This year's Marine Regions Forum focuses on the Western Indian Ocean.
“Individually we are one drop. Together we are an ocean” – this is one of my favorite quotes. In the current climate, it serves as a reminder that even when the challenges seem overwhelming, the combined efforts of individuals and communities can cultivate a positive future. As I reflect on the key moments in global ocean governance over the years, such as the legally binding international instrument on the conservation and sustainable use of marine biological diversity in areas beyond national jurisdiction (BBNJ) or the negotiations for a global treaty against plastic pollution, I can't help but feel a sense of both urgency and hope.
Although the progress underscores a growing recognition and political will to protect the ocean, the challenges remain immense. The Marine Regions Forum, established in 2019 with funding from the German Ministry of Environment, via the German Environment Agency and the European Union, will help to deliver change by working towards the implementation of global and regional goals through more effective stakeholder engagement. The Marine Regions Forum is an inclusive exchange platform for different stakeholders from the world’s marine regions to come together and find effective and scalable responses to pressing ocean sustainability challenges.
The 2023 Marine Regions Forum follows in the wake of the 2019 conference, which was held in Berlin and had a global focus. This time, it applies a regional lens to the Western Indian Ocean and will be hosted by the United Republic of Tanzania with the Republic of Seychelles and in close partnership with the Nairobi Convention Secretariat and other key stakeholders. For three days, from November 7th to 9th, the Forum will bring together actors and stakeholders from across the Western Indian Ocean (WIO) and beyond.
But why focus on marine regions, and particularly now on this region? Given the vastness of the ocean, further progress will require unique solutions tailored to the challenges and opportunities of a marine region, in this case the WIO region. Spanning the waters off East Africa, the WIO is a biodiversity hotspot, home to diverse marine life, coral reefs, mangroves and other vital ecosystems. Its coastal communities rely on the ocean for their livelihoods and sustenance. As with all, it is also a region facing numerous challenges, from overfishing and habitat degradation to the impacts of social inequality and climate change.
However, the WIO boasts a multitude of initiatives and efforts aimed at safeguarding the marine environment and the people depending on it. The 2023 Marine Regions Forum recognizes this and aims to complement these endeavors. It provides an opportunity for informal exchanges, a platform for bringing these initiatives together, and a means to strengthen coordination among them. It also aims to facilitate exchanges between the world’s marine regions, fostering mutual learning between the WIO and other regions, while also facilitating knowledge exchange.

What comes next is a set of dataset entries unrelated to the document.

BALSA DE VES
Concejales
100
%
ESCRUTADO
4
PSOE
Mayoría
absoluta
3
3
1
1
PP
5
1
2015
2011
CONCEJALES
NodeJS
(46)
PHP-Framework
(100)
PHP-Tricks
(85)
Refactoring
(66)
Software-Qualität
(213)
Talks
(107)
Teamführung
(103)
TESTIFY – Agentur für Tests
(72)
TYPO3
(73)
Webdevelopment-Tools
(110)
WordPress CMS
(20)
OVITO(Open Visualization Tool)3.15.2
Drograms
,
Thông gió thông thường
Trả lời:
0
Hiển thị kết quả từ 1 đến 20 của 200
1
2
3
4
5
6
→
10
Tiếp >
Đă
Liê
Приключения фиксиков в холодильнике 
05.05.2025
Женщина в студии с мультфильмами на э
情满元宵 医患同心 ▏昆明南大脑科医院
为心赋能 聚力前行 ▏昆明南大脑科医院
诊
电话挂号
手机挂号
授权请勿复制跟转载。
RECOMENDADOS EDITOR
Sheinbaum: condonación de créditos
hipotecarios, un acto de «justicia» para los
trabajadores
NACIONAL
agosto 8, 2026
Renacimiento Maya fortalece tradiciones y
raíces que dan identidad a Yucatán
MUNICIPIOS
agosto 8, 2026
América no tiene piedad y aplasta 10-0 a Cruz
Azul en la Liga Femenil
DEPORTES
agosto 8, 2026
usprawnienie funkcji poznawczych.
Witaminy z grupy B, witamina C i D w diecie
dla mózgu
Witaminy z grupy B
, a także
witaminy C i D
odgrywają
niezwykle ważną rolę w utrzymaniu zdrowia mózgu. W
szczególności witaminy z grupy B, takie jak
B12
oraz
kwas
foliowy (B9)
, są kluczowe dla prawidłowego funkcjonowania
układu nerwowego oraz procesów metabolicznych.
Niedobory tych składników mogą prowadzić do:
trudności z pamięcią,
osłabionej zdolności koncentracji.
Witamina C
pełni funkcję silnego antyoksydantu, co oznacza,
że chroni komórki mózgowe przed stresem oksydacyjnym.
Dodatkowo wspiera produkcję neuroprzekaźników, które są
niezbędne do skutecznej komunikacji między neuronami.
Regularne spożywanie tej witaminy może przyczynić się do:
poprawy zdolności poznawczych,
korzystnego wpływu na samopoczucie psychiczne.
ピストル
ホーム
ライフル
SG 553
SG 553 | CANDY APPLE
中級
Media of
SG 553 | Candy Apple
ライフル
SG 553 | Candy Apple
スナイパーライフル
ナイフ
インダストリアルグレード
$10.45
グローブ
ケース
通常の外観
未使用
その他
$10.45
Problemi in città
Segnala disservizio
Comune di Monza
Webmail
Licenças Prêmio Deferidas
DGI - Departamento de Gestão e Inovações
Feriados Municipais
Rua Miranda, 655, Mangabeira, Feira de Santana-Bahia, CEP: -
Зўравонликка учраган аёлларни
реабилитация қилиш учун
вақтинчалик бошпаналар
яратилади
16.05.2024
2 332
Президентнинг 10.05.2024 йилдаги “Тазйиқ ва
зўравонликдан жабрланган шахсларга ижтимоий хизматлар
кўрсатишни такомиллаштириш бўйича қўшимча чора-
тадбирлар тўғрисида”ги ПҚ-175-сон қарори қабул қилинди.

How does the Forum meet the needs of the WIO? Inclusivity is crucial for the overall societal shift towards sustainability, including in ocean governance processes, and it is central to the planning of the 2023 Marine Regions Forum. Preparatory research and deep engagement with regional stakeholders and partners were combined, ensuring that the themes and lenses guiding discussions genuinely reflect the region's needs and challenges. Collaborating closely with the Nairobi Convention Secretariat and other regional partners in the WIO, stakeholders jointly shape and lead specific sessions with clear expected outcomes in sight.
With this latest iteration of the Marine Regions Forum I hope that we are addressing the specific ocean challenges and contributing to bridging gaps in regional ocean governance. As we come together from November 7th to 9th, it's a reminder that we can shape a more sustainable future for people and planet.